### Task directions
For the material below, return exactly the lines starting at the one holding "Carers Advice" and ending at the one holding "Cookie policy", counting both as part of the range.

### Dataset extract

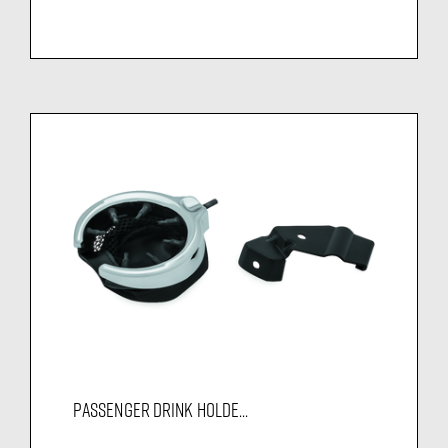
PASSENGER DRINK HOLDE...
---
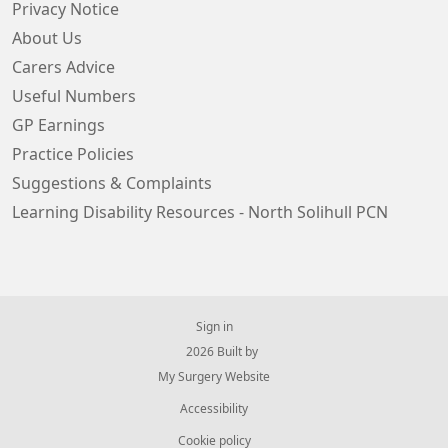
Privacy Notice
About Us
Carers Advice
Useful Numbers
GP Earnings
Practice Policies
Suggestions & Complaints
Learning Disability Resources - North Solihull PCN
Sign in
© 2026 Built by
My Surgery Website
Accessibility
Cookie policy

### Task answer
Carers Advice
Useful Numbers
GP Earnings
Practice Policies
Suggestions & Complaints
Learning Disability Resources - North Solihull PCN
Sign in
© 2026 Built by
My Surgery Website
Accessibility
Cookie policy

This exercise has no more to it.